Opened 4 years ago

Last modified 4 months ago

#20350 assigned enhancement

Replace create-tarball.sh shell script with Java module

Reported by: iwakeh Owned by: metrics-team
Priority: Medium Milestone: CollecTor 2.0.0
Component: Metrics/CollecTor Version:
Severity: Normal Keywords: metrics-2018
Cc: metrics-team Actual Points:
Parent ID: #20518 Points:
Reviewer: Sponsor:

Description (last modified by iwakeh)

This script's should be transferred to java.

The new createtars module should:

  • provide at least the functionality of the script
  • be configurable as other CollecTor modules
  • not impede other modules

Please collect more features and functionality that the script can't/doesn't provide, but which should be part of this module in the comments below.

Child Tickets

Change History (12)

comment:1 Changed 4 years ago by iwakeh

Parent ID: #20518

comment:2 Changed 3 years ago by iwakeh

Description: modified (diff)
Milestone: CollecTor 2.0.0

This module should also remove files from 'out' once they are archived.

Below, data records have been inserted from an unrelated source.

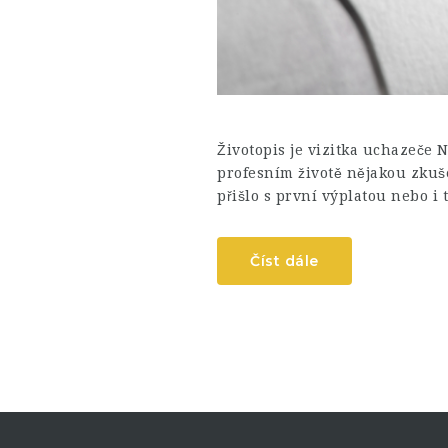
Životopis je vizitka uchazeče 
profesním životě nějakou zkuš
přišlo s první výplatou nebo i
Číst dále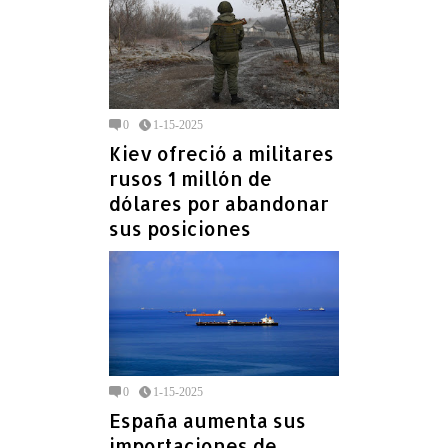
0
1-15-2025
Kiev ofreció a militares
rusos 1 millón de
dólares por abandonar
sus posiciones
0
1-15-2025
España aumenta sus
importaciones de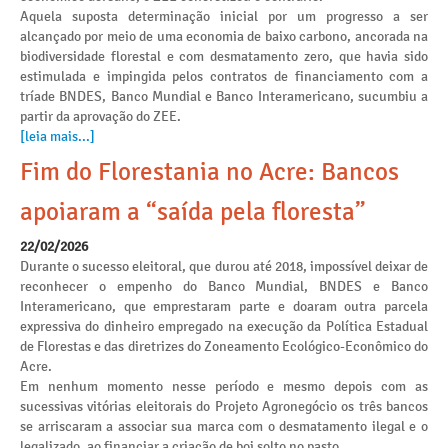
Aquela suposta determinação inicial por um progresso a ser
alcançado por meio de uma economia de baixo carbono, ancorada na
biodiversidade florestal e com desmatamento zero, que havia sido
estimulada e impingida pelos contratos de financiamento com a
tríade BNDES, Banco Mundial e Banco Interamericano, sucumbiu a
partir da aprovação do ZEE.
[leia mais...]
Fim do Florestania no Acre: Bancos
apoiaram a “saída pela floresta”
22/02/2026
Durante o sucesso eleitoral, que durou até 2018, impossível deixar de
reconhecer o empenho do Banco Mundial, BNDES e Banco
Interamericano, que emprestaram parte e doaram outra parcela
expressiva do dinheiro empregado na execução da Política Estadual
de Florestas e das diretrizes do Zoneamento Ecológico-Econômico do
Acre.
Em nenhum momento nesse período e mesmo depois com as
sucessivas vitórias eleitorais do Projeto Agronegócio os três bancos
se arriscaram a associar sua marca com o desmatamento ilegal e o
legalizado, ao financiar a criação de boi solto no pasto.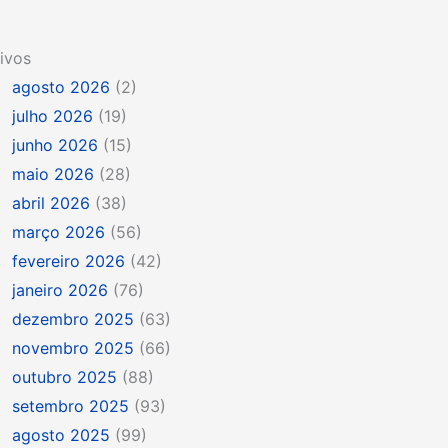
ivos
agosto 2026
(2)
julho 2026
(19)
junho 2026
(15)
maio 2026
(28)
abril 2026
(38)
março 2026
(56)
fevereiro 2026
(42)
janeiro 2026
(76)
dezembro 2025
(63)
novembro 2025
(66)
outubro 2025
(88)
setembro 2025
(93)
agosto 2025
(99)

comment:3 Changed 3 years ago by karsten

Summary: replace create-tarball.sh shell script with java moduleReplace create-tarball.sh shell script with Java module

Capitalize some words in the summary.

comment:4 Changed 3 years ago by karsten

Keywords: metrics-2018 added

comment:5 Changed 3 years ago by karsten

Owner: set to metrics-team
Status: newassigned

comment:6 Changed 2 years ago by iwakeh

Reviewer: iwakeh

comment:7 Changed 2 years ago by iwakeh

Owner: changed from metrics-team to iwakeh
Reviewer: iwakeh
Status: assignedaccepted

comment:8 Changed 2 years ago by irl

Cc: metrics-team added

Adding metrics-team to cc

comment:9 Changed 2 years ago by iwakeh

Owner: changed from iwakeh to metrics-team
Status: acceptedassigned

comment:10 Changed 2 years ago by iwakeh

This create-tar code should call index-creation whenever reasonable (see patch in ticket #20351).

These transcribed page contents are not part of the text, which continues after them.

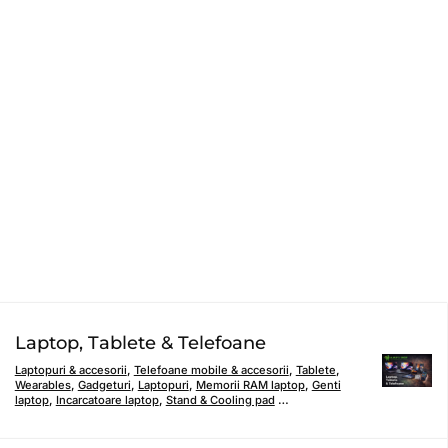
Laptop, Tablete & Telefoane
Laptopuri & accesorii
,
Telefoane mobile & accesorii
,
Tablete
,
Wearables
,
Gadgeturi
,
Laptopuri
,
Memorii RAM laptop
,
Genti
laptop
,
Incarcatoare laptop
,
Stand & Cooling pad
…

comment:11 Changed 2 years ago by iwakeh

The implementation should take the situation of #26193 into account and provide a solution, too.

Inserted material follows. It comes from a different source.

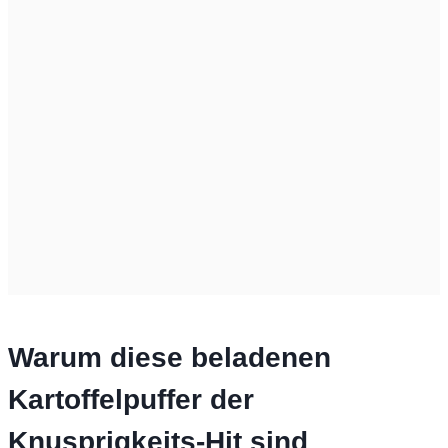
Warum diese beladenen
Kartoffelpuffer der
Knusprigkeits-Hit sind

comment:12 Changed 4 months ago by karsten

Looks like we had two tickets for this issue. Here's what I wrote in #31866 which I'm now closing as duplicate:

We're currently generating tarballs using the tar and xz command-line tools triggered by a cronjob. While this is very fast, it doesn't integrate that well with the rest of our code. For example, it would be much easier to extract descriptor types, publication times, and file digests for #31204 if tarball generation happened in Java.

One possible issue might be that generated tarballs are larger or that compression takes longer. This is something I wanted to figure out early, which is why I ran some tests today:

Compression preset level xz XZ for Java 1.6
1 269M 1m27.522s 269M 1m22.905s
3 77M 1m6.590s 77M 1m15.03s
6 30M 3m8.426s 30M 4m54.837s
9 18M 2m56.801s 18M 5m6.998s
9e 16M 7m2.364s NA

We're currently using xz -9e, but I can't find this option in XZ for Java. The closest is compression preset level 9. That means that our tarballs would be 18M/16M = 12.5% larger and be created in 306.998s/422.364s = 73% of the current time.

Is it a blocker that our tarballs would be 12.5% larger? If so, we might try harder to configure XZ for Java in the same way as xz -9e operates, even though that would very likely increase tarball generation time.

Not working on this at the moment, just leaving my thoughts here for discussion and for picking this up as time permits.

Note: See TracTickets for help on using tickets.